Infatti, i primi a dover e poter scegliere il proprio futuro sono i giovani: la politica deve costruire le condizioni per cui questa scelta sia possibile, favorita e sostenuta. Per questo occorre proseguire sulla strada già avviata in Regione Lombardia, continuando a sostenere il diritto allo studio, una buona istruzione e una formazione superiore finalizzata alla piena occupazione. Un anno fa, chiamata dal Presidente Formigoni alla guida dell’assessorato all’Istruzione, Formazione, Cultura e Lavoro, ho portato in dote la passione e le competenze sviluppate in anni di lavoro parlamentare e governativo per il bene del sistema educativo nazionale, che hanno prodotto la più importante riforma scolastica degli ultimi trent’anni.
In un anno i risultati sono stati eccezionali, ne ricordo alcuni: 52mila studenti iscritti ai corsi di formazione grazie alle doti Istruzione e Formazione professionale, per un investimento complessivo medio di 174 milioni di euro; 331 autonomie scolastiche e 1.400 classi delle scuole superiori (oltre 32mila studenti) che, grazie al progetto Generazione Web, hanno adottato i libri di testo in versione digitale (13 milioni di euro investiti); altri 27 milioni di euro resi disponibili per le doti Tirocinio e Apprendistato, strumenti attivi per avvicinare la scuola al mondo del lavoro; investimenti per 5,3 milioni di euro negli istituti di formazione tecnica superiore, prima vera alternativa al percorso universitario per migliaia di diplomati; più di 10mila borse di studio erogate agli studenti universitari, con avvio di una sperimentazione per la valorizzazione degli studenti meritevoli.
Dobbiamo ripartire dalle azioni concrete di sostegno e aiuto ai giovani studenti, innovando e migliorando nella continuità politica il buon governo che, in questi 17 anni, si è sempre ispirato alla crescita, alla sussidiarietà, alla libertà di scelta delle persone, all’attenzione verso le famiglie e le imprese. Tra i pilastri del mio programma politico figurano l’incremento delle borse di studio legate al merito per gli studenti universitari, la possibilità di finanziare direttamente i ricercatori in università, il collegamento tra filiere formative e produttive (poli tecnico-professionali), la creazione di nuovi istituti tecnici superiori per sviluppare il rapporto fra cultura scientifica e tecnologica, contribuendo a rafforzare e rivitalizzare la cultura manifatturiera del nostro Paese.

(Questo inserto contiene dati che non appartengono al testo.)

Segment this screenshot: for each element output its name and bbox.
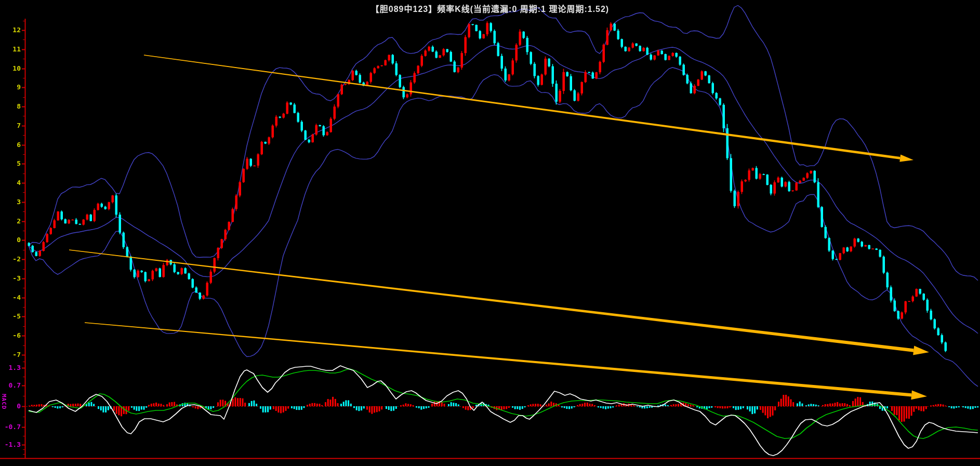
main-y-axis-label: 2 [0, 218, 21, 225]
main-y-axis-label: -5 [0, 313, 21, 320]
main-y-axis-label: 7 [0, 122, 21, 129]
macd-y-axis-label: -0.7 [0, 423, 21, 431]
kline-chart-window: 【胆089中123】频率K线(当前遗漏:0 周期:1 理论周期:1.52) 12… [0, 0, 980, 466]
main-y-axis-label: -2 [0, 256, 21, 263]
main-y-axis-label: 8 [0, 103, 21, 110]
main-y-axis-label: -4 [0, 294, 21, 301]
main-y-axis-label: 0 [0, 236, 21, 244]
main-y-axis-label: 6 [0, 141, 21, 149]
main-y-axis-label: 10 [0, 65, 21, 72]
main-y-axis-label: 12 [0, 26, 21, 34]
main-y-axis-label: 9 [0, 84, 21, 91]
title-bar: 【胆089中123】频率K线(当前遗漏:0 周期:1 理论周期:1.52) [0, 0, 980, 14]
chart-title: 【胆089中123】频率K线(当前遗漏:0 周期:1 理论周期:1.52) [371, 2, 609, 15]
main-y-axis-label: -3 [0, 275, 21, 282]
macd-y-axis-label: -1.3 [0, 441, 21, 448]
main-y-axis-label: 11 [0, 46, 21, 53]
macd-indicator-label: MACD [1, 394, 7, 410]
macd-y-axis-label: 0.7 [0, 382, 21, 389]
macd-y-axis-label: 1.3 [0, 364, 21, 371]
main-y-axis-label: 4 [0, 179, 21, 187]
main-y-axis-label: -6 [0, 332, 21, 339]
main-y-axis-label: -7 [0, 351, 21, 358]
main-y-axis-label: 3 [0, 198, 21, 206]
main-y-axis-label: 5 [0, 160, 21, 167]
kline-chart-canvas[interactable] [0, 0, 980, 466]
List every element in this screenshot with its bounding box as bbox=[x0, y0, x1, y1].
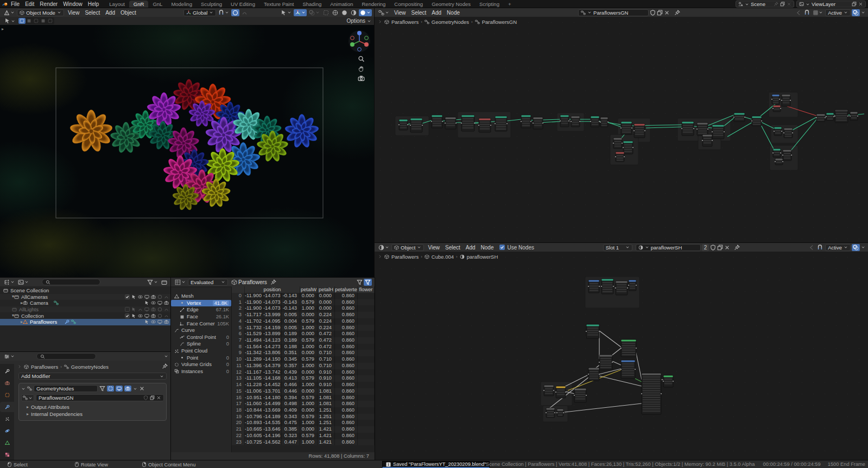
node[interactable] bbox=[620, 339, 637, 357]
outliner-row-allcameras[interactable]: ▾AllCameras bbox=[0, 294, 171, 300]
properties-tab-texture[interactable] bbox=[0, 450, 14, 460]
cam-icon[interactable] bbox=[151, 294, 156, 299]
particles-tab-icon[interactable] bbox=[5, 416, 10, 421]
display-cage-toggle[interactable] bbox=[107, 386, 114, 392]
domain-point-cloud[interactable]: Point Cloud bbox=[171, 348, 231, 355]
show-gizmo-toggle[interactable] bbox=[294, 9, 307, 16]
pin-icon[interactable] bbox=[734, 245, 740, 251]
transform-orientation[interactable]: Global bbox=[183, 9, 216, 16]
node[interactable] bbox=[782, 150, 792, 161]
domain-face[interactable]: Face26.1K bbox=[171, 313, 231, 320]
workspace-tab-+[interactable]: + bbox=[504, 1, 516, 8]
domain-control-point[interactable]: Control Point0 bbox=[171, 334, 231, 341]
outliner-row-alllights[interactable]: AllLights bbox=[0, 306, 171, 313]
display-render-toggle[interactable] bbox=[124, 386, 131, 392]
node[interactable] bbox=[533, 117, 543, 129]
extras-menu-icon[interactable] bbox=[133, 387, 137, 391]
remove-modifier-icon[interactable] bbox=[139, 386, 145, 392]
properties-tab-tool[interactable] bbox=[0, 366, 14, 376]
menu-add[interactable]: Add bbox=[429, 10, 444, 16]
corner-icon[interactable] bbox=[180, 321, 185, 326]
domain-mesh[interactable]: Mesh bbox=[171, 293, 231, 300]
fake-user-icon[interactable] bbox=[143, 395, 148, 400]
cursor-icon[interactable] bbox=[131, 313, 136, 318]
close-icon[interactable] bbox=[724, 245, 730, 251]
node-group-field[interactable]: ParaflowersGN bbox=[36, 394, 164, 401]
viewport-canvas[interactable]: ▸ bbox=[0, 25, 375, 278]
navigation-gizmo[interactable] bbox=[347, 29, 371, 53]
cam-icon[interactable] bbox=[164, 300, 169, 305]
breadcrumb-item[interactable]: Paraflowers bbox=[31, 364, 58, 370]
collection-icon[interactable] bbox=[12, 307, 17, 312]
collection-icon[interactable] bbox=[3, 288, 8, 293]
menu-view[interactable]: View bbox=[391, 10, 409, 16]
node[interactable] bbox=[615, 281, 628, 295]
node[interactable] bbox=[816, 114, 826, 121]
parent-tree-icon[interactable] bbox=[809, 245, 815, 251]
options-button[interactable]: Options bbox=[347, 18, 371, 24]
outliner-row-camera[interactable]: ▸Camera bbox=[0, 300, 171, 306]
node[interactable] bbox=[633, 124, 645, 138]
workspace-tab-gnl[interactable]: GnL bbox=[148, 1, 167, 8]
outliner-row-scene-collection[interactable]: Scene Collection bbox=[0, 287, 171, 294]
node[interactable] bbox=[574, 388, 587, 402]
dataset-selector[interactable]: Evaluated bbox=[188, 279, 228, 286]
eye-icon[interactable] bbox=[151, 319, 156, 324]
editor-type-button[interactable] bbox=[377, 9, 390, 16]
menu-object[interactable]: Object bbox=[118, 10, 139, 16]
slot-selector[interactable]: Slot 1 bbox=[603, 244, 632, 251]
node[interactable] bbox=[521, 115, 531, 128]
select-mode-extend[interactable] bbox=[26, 18, 33, 24]
menu-node[interactable]: Node bbox=[478, 245, 497, 251]
parent-tree-icon[interactable] bbox=[796, 10, 802, 16]
node[interactable] bbox=[543, 385, 554, 396]
cam-icon[interactable] bbox=[23, 300, 28, 305]
texture-tab-icon[interactable] bbox=[5, 452, 10, 457]
camera-data-icon[interactable] bbox=[54, 300, 59, 305]
node[interactable] bbox=[613, 138, 623, 149]
copy-icon[interactable] bbox=[852, 2, 857, 7]
material-users-count[interactable]: 2 bbox=[702, 244, 709, 251]
menu-view[interactable]: View bbox=[425, 245, 442, 251]
domain-point[interactable]: Point0 bbox=[171, 354, 231, 361]
column-header-position[interactable]: position bbox=[245, 286, 300, 293]
mouseR-icon[interactable] bbox=[142, 461, 146, 467]
properties-tab-render[interactable] bbox=[0, 378, 14, 388]
edit-mode-display-icon[interactable] bbox=[99, 386, 105, 392]
workspace-tab-uv-editing[interactable]: UV Editing bbox=[226, 1, 259, 8]
face-icon[interactable] bbox=[180, 315, 185, 319]
screen-icon[interactable] bbox=[144, 294, 149, 299]
pcloud-icon[interactable] bbox=[174, 349, 179, 354]
modifier-section-output-attributes[interactable]: ▸Output Attributes bbox=[23, 403, 165, 411]
node[interactable] bbox=[781, 94, 791, 106]
data-tab-icon[interactable] bbox=[5, 440, 10, 445]
shading-material[interactable] bbox=[350, 9, 358, 16]
chevron-down-icon[interactable] bbox=[861, 245, 865, 249]
select-mode-new[interactable] bbox=[18, 18, 26, 24]
node[interactable] bbox=[772, 149, 781, 157]
outliner-search[interactable] bbox=[42, 279, 100, 285]
node[interactable] bbox=[772, 105, 781, 112]
checkon-icon[interactable] bbox=[125, 313, 130, 318]
screen-icon[interactable] bbox=[144, 313, 149, 318]
node[interactable] bbox=[615, 152, 625, 162]
editor-type-button[interactable] bbox=[3, 353, 16, 360]
properties-tab-object[interactable] bbox=[0, 390, 14, 400]
outliner-row-paraflowers[interactable]: ▸Paraflowers bbox=[0, 319, 171, 325]
filter-icon[interactable] bbox=[357, 279, 363, 285]
breadcrumb-expand-icon[interactable] bbox=[17, 364, 22, 369]
collapse-icon[interactable] bbox=[21, 387, 26, 391]
cursor-icon[interactable] bbox=[131, 307, 136, 312]
workspace-tab-scripting[interactable]: Scripting bbox=[475, 1, 504, 8]
workspace-tab-animation[interactable]: Animation bbox=[326, 1, 357, 8]
domain-curve[interactable]: Curve bbox=[171, 327, 231, 334]
select-mode-intersect[interactable] bbox=[47, 18, 54, 24]
mouseM-icon[interactable] bbox=[75, 461, 79, 467]
pin-icon[interactable] bbox=[270, 279, 276, 285]
material-selector[interactable]: paraflowerSH bbox=[636, 244, 701, 251]
domain-instances[interactable]: Instances0 bbox=[171, 368, 231, 375]
proportional-edit-toggle[interactable] bbox=[231, 9, 239, 16]
copy-icon[interactable] bbox=[657, 10, 663, 16]
snap-toggle[interactable] bbox=[803, 9, 811, 16]
node[interactable] bbox=[733, 113, 745, 121]
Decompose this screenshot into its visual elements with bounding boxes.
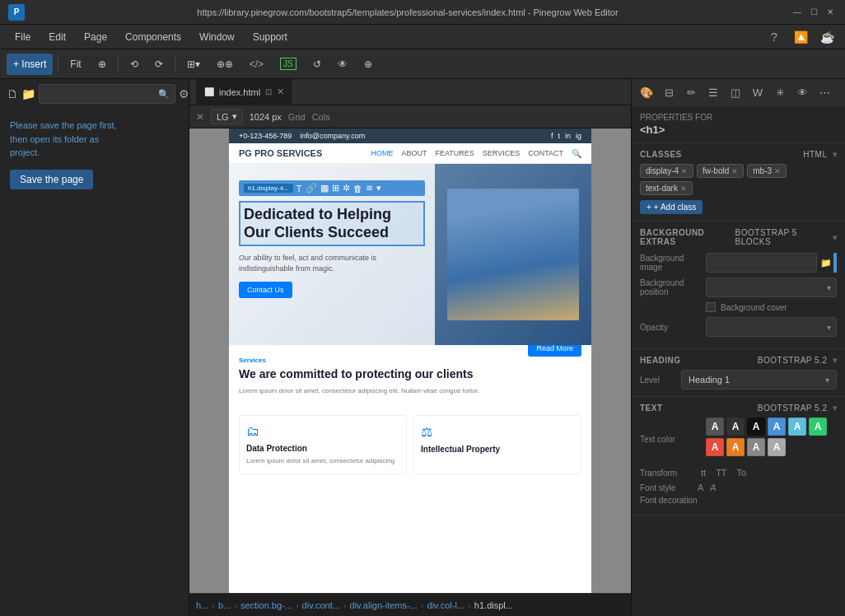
classes-tag: HTML (803, 150, 827, 159)
color-swatch-9[interactable]: A (747, 438, 765, 456)
text-chevron-icon[interactable]: ▾ (833, 404, 838, 413)
maximize-button[interactable]: ☐ (807, 6, 820, 19)
cols-toggle[interactable]: Cols (312, 112, 330, 122)
color-swatch-1[interactable]: A (706, 418, 724, 436)
rp-align-icon[interactable]: ☰ (703, 82, 723, 102)
code-button[interactable]: </> (243, 54, 270, 75)
bg-image-folder-icon[interactable]: 📁 (820, 258, 832, 268)
nav-contact[interactable]: CONTACT (528, 149, 563, 157)
color-swatch-4[interactable]: A (768, 418, 786, 436)
close-button[interactable]: ✕ (824, 6, 837, 19)
breakpoint-selector[interactable]: LG ▾ (211, 109, 243, 124)
help-icon[interactable]: ? (763, 27, 786, 47)
bg-position-select[interactable]: ▾ (706, 278, 837, 297)
tree-icon[interactable]: 📁 (21, 84, 35, 104)
rp-edit-icon[interactable]: ✏ (681, 82, 701, 102)
bg-opacity-select[interactable]: ▾ (706, 317, 837, 337)
classes-chevron-icon[interactable]: ▾ (833, 150, 838, 159)
link-icon[interactable]: 🔗 (306, 183, 317, 194)
bg-image-input[interactable] (706, 253, 817, 273)
rp-toolbar: 🎨 ⊟ ✏ ☰ ◫ W ✳ 👁 ⋯ (632, 79, 845, 106)
bg-extras-chevron-icon[interactable]: ▾ (833, 233, 838, 242)
nav-features[interactable]: FEATURES (435, 149, 474, 157)
rp-cursor-icon[interactable]: ✳ (770, 82, 790, 102)
menu-window[interactable]: Window (191, 29, 243, 45)
nav-home[interactable]: HOME (371, 149, 393, 157)
rp-wordpress-icon[interactable]: W (748, 82, 768, 102)
bc-section[interactable]: section.bg-... (240, 600, 292, 610)
font-style-italic[interactable]: A (710, 483, 716, 492)
settings-icon[interactable]: 🔼 (789, 27, 812, 47)
preview-button[interactable]: 👁 (331, 54, 354, 75)
strikethrough-icon[interactable]: ≋ (366, 183, 373, 194)
nav-about[interactable]: ABOUT (401, 149, 427, 157)
hero-cta-button[interactable]: Contact Us (239, 282, 292, 298)
nav-search-icon[interactable]: 🔍 (572, 149, 581, 158)
color-swatch-3[interactable]: A (747, 418, 765, 436)
color-swatch-10[interactable]: A (768, 438, 786, 456)
user-icon[interactable]: ☕ (815, 27, 838, 47)
bc-div-align[interactable]: div.align-items-... (350, 600, 418, 610)
globe-button[interactable]: ⊕ (357, 54, 379, 75)
zoom-in-button[interactable]: ⊕ (91, 54, 113, 75)
bc-b[interactable]: b... (218, 600, 231, 610)
heading-level-select[interactable]: Heading 1 ▾ (681, 370, 837, 390)
reload-button[interactable]: ↺ (306, 54, 328, 75)
save-page-button[interactable]: Save the page (10, 170, 93, 189)
font-style-normal[interactable]: A (698, 483, 703, 492)
grid-toggle[interactable]: Grid (288, 112, 306, 122)
insert-button[interactable]: + Insert (7, 54, 53, 75)
files-icon[interactable]: 🗋 (7, 84, 18, 104)
class-display4-remove[interactable]: ✕ (681, 167, 688, 175)
color-swatch-8[interactable]: A (726, 438, 745, 456)
minimize-button[interactable]: — (791, 6, 804, 19)
bc-div-cont[interactable]: div.cont... (302, 600, 340, 610)
interact-button[interactable]: ⊕⊕ (210, 54, 240, 75)
bc-h[interactable]: h... (196, 600, 208, 610)
fit-button[interactable]: Fit (63, 54, 87, 75)
add-class-button[interactable]: + + Add class (640, 200, 703, 214)
transform-uppercase[interactable]: TT (712, 466, 730, 479)
menu-page[interactable]: Page (76, 29, 115, 45)
file-tab[interactable]: ⬜ index.html ⊡ ✕ (196, 79, 293, 105)
rp-styles-icon[interactable]: 🎨 (637, 82, 656, 102)
menu-components[interactable]: Components (117, 29, 189, 45)
rp-visible-icon[interactable]: 👁 (792, 82, 812, 102)
color-swatch-2[interactable]: A (726, 418, 745, 436)
heading-level-row: Level Heading 1 ▾ (640, 370, 837, 390)
text-format-icon[interactable]: T (296, 184, 302, 194)
color-swatch-7[interactable]: A (706, 438, 724, 456)
nav-services[interactable]: SERVICES (483, 149, 520, 157)
expand-icon[interactable]: ▾ (376, 183, 381, 194)
search-input[interactable] (44, 89, 158, 99)
js-button[interactable]: JS (273, 54, 303, 75)
heading-chevron-icon[interactable]: ▾ (833, 356, 838, 365)
color-swatch-6[interactable]: A (809, 418, 827, 436)
transform-capitalize[interactable]: To (734, 466, 750, 479)
undo-button[interactable]: ⟲ (124, 54, 145, 75)
class-textdark-remove[interactable]: ✕ (680, 184, 687, 193)
classes-title: CLASSES (640, 150, 682, 159)
transform-lowercase[interactable]: tt (698, 466, 709, 479)
class-fwbold-remove[interactable]: ✕ (731, 167, 738, 175)
bc-div-col[interactable]: div.col-l... (427, 600, 465, 610)
menu-edit[interactable]: Edit (40, 29, 74, 45)
color-swatch-5[interactable]: A (788, 418, 806, 436)
filter-icon[interactable]: ⚙ (179, 84, 189, 104)
preview-inner[interactable]: +0-123-456-789 info@company.com f t in i… (229, 128, 591, 593)
rp-extra-icon[interactable]: ⋯ (815, 82, 834, 102)
asterisk-icon[interactable]: ✲ (343, 183, 350, 194)
redo-button[interactable]: ⟳ (148, 54, 170, 75)
menu-file[interactable]: File (7, 29, 39, 45)
rp-properties-icon[interactable]: ⊟ (659, 82, 679, 102)
grid-button[interactable]: ⊞▾ (180, 54, 207, 75)
menu-support[interactable]: Support (245, 29, 296, 45)
table-icon[interactable]: ▦ (320, 183, 329, 194)
rp-responsive-icon[interactable]: ◫ (726, 82, 745, 102)
grid-layout-icon[interactable]: ⊞ (332, 183, 339, 194)
delete-icon[interactable]: 🗑 (353, 184, 362, 194)
tab-close-button[interactable]: ✕ (277, 86, 284, 97)
preview-close-button[interactable]: ✕ (196, 111, 204, 123)
class-mb3-remove[interactable]: ✕ (774, 167, 781, 175)
bg-cover-checkbox[interactable] (706, 302, 716, 312)
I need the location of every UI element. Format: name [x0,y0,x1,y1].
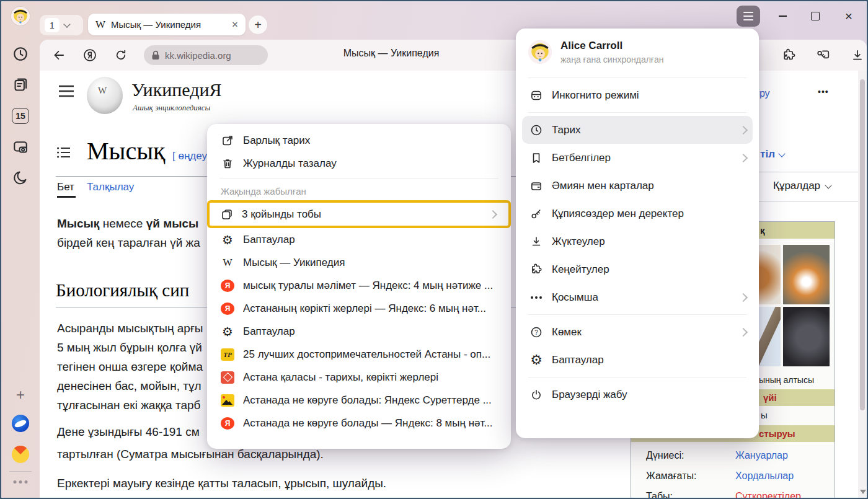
wikipedia-globe-logo[interactable]: W [87,77,123,114]
address-bar[interactable]: kk.wikipedia.org [144,45,268,65]
tab-title: Мысық — Уикипедия [111,19,226,30]
yandex-search-button[interactable] [82,47,98,63]
tab-close-icon[interactable]: × [232,19,238,31]
menu-item-extensions[interactable]: Кеңейтулер [516,255,759,283]
astana-site-favicon [221,371,234,384]
yandex-circle-icon [82,48,97,63]
close-button[interactable]: × [839,7,858,25]
status-value-fragment: ы [761,410,768,420]
yandex-favicon: Я [221,302,234,315]
menu-item-incognito[interactable]: Инкогнито режимі [516,81,759,109]
yandex-browser-app-button[interactable] [11,414,30,433]
menu-item-settings[interactable]: ⚙ Баптаулар [207,228,511,251]
menu-item-downloads[interactable]: Жүктеулер [516,227,759,255]
menu-item-tab-group-highlighted[interactable]: 3 қойынды тобы [207,200,511,228]
paragraph-line: 5 мың жыл бұрын қолға үй [57,341,202,355]
menu-item-settings[interactable]: ⚙ Баптаулар [207,320,511,343]
taxonomy-row-label: Жамағаты: [646,470,696,482]
downloads-button[interactable] [849,47,866,63]
menu-item-more[interactable]: Қосымша [516,283,759,311]
menu-item-label: 25 лучших достопримечательностей Астаны … [243,348,490,361]
screenshot-sidebar-button[interactable] [11,138,30,156]
menu-item-history-entry[interactable]: Я Астананың көрікті жерлері — Яндекс: 6 … [207,297,511,320]
menu-item-all-history[interactable]: Барлық тарих [207,129,511,152]
menu-item-label: Бетбелгілер [552,152,611,164]
passwords-button[interactable] [815,47,831,63]
page-scrollbar[interactable] [858,71,867,498]
menu-item-help[interactable]: ? Көмек [516,318,759,346]
taxonomy-row-value[interactable]: Хордалылар [735,470,794,482]
menu-item-label: Астанада не көруге болады — Яндекс: 8 мы… [243,417,493,430]
scrollbar-down-arrow[interactable] [860,490,866,494]
reload-button[interactable] [113,47,129,63]
paragraph-line: тартылған (Суматра мысығынан басқаларынд… [57,448,324,461]
sidebar-add-button[interactable]: + [11,386,30,404]
moon-icon [12,170,29,186]
tab-talk-link[interactable]: Талқылау [87,181,134,193]
calendar-icon: 15 [12,108,29,124]
yandex-mail-app-button[interactable] [11,445,30,464]
menu-item-label: 3 қойынды тобы [242,208,321,221]
menu-item-clear-history[interactable]: Журналды тазалау [207,152,511,175]
puzzle-icon [782,48,797,63]
menu-item-close-browser[interactable]: Браузерді жабу [516,381,759,408]
back-button[interactable] [51,47,67,63]
back-arrow-icon [52,48,66,62]
gear-icon: ⚙ [221,234,234,246]
cat-photo[interactable] [783,245,830,304]
tools-dropdown[interactable]: Құралдар [773,180,831,192]
new-tab-button[interactable]: + [249,15,267,34]
cat-photo[interactable] [783,307,830,366]
profile-row[interactable]: Alice Carroll жаңа ғана синхрондалған [516,37,759,74]
browser-menu-button[interactable] [737,6,760,27]
menu-divider [528,377,746,378]
chevron-right-icon [739,125,748,134]
wiki-tagline: Ашық энциклопедиясы [133,103,210,113]
menu-item-label: Әмиян мен карталар [552,180,654,192]
taxonomy-row-label: Табы: [646,491,673,498]
taxonomy-row-value[interactable]: Сүткоректілер [735,491,801,498]
clock-icon [529,124,543,136]
minimize-button[interactable] [773,7,792,25]
menu-item-label: Көмек [552,326,582,338]
calendar-sidebar-button[interactable]: 15 [11,107,30,125]
tab-page-link[interactable]: Бет [57,181,74,193]
menu-item-history[interactable]: Тарих [522,116,753,144]
menu-item-history-entry[interactable]: Я мысық туралы мәлімет — Яндекс: 4 мың н… [207,274,511,297]
puzzle-icon [529,263,543,276]
menu-item-wallet[interactable]: Әмиян мен карталар [516,172,759,200]
edit-link[interactable]: [ өңдеу [172,150,207,162]
menu-item-history-entry[interactable]: Я Астанада не көруге болады — Яндекс: 8 … [207,412,511,435]
notes-sidebar-button[interactable] [11,76,30,94]
chevron-right-icon [739,327,748,336]
maximize-button[interactable] [806,7,825,25]
menu-item-history-entry[interactable]: Астанада не көруге болады: Яндекс Суретт… [207,389,511,412]
tab-group-counter[interactable]: 1 [40,15,83,35]
paragraph-line: Асыранды мысықтың арғы [57,322,203,335]
menu-item-history-entry[interactable]: TP 25 лучших достопримечательностей Аста… [207,343,511,366]
paragraph-line: Мысық немесе үй мысы [57,217,198,231]
menu-divider [219,178,498,179]
tab-count: 1 [45,18,60,32]
history-submenu: Барлық тарих Журналды тазалау Жақында жа… [207,124,511,449]
menu-item-settings[interactable]: ⚙ Баптаулар [516,346,759,374]
scrollbar-thumb[interactable] [860,79,865,410]
wiki-more-menu[interactable]: ••• [818,87,829,97]
dark-mode-sidebar-button[interactable] [11,169,30,187]
url-text: kk.wikipedia.org [165,50,231,61]
profile-avatar[interactable] [11,7,30,25]
browser-main-menu: Alice Carroll жаңа ғана синхрондалған Ин… [516,29,759,438]
menu-item-history-entry[interactable]: Астана қаласы - тарихы, көрікті жерлері [207,366,511,389]
menu-item-bookmarks[interactable]: Бетбелгілер [516,144,759,172]
extensions-button[interactable] [781,47,797,63]
menu-item-passwords[interactable]: Құпиясөздер мен деректер [516,200,759,227]
history-sidebar-button[interactable] [11,45,30,63]
chevron-right-icon [739,153,748,162]
wiki-hamburger-button[interactable] [58,84,74,98]
toc-button[interactable] [57,146,71,159]
menu-item-history-entry[interactable]: W Мысық — Уикипедия [207,251,511,274]
sidebar-more-button[interactable] [14,480,28,484]
paragraph-line: тұлғасынан екі жаққа тарб [57,399,200,412]
taxonomy-row-value[interactable]: Жануарлар [735,450,788,461]
active-tab[interactable]: W Мысық — Уикипедия × [88,14,246,35]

Il tutto supportato dallo sviluppo del sistema delle doti (scuola, lavoro, apprendistato, formazione, tirocini, ricerca e ricercatori, disabili, famiglia) ma anche attraverso la diffusione di patti generazionali nel mondo del lavoro, e sempre con una logica sussidiaria di collaborazione tra enti e istituzioni, tra pubblico e privato, tra profit e non profit. Credo fortemente che il seme di una buona scuola per un buon lavoro sia il miglior investimento per il futuro delle generazioni che ci seguono. E il segno tangibile della responsabilità educativa alla quale non possiamo sottrarci.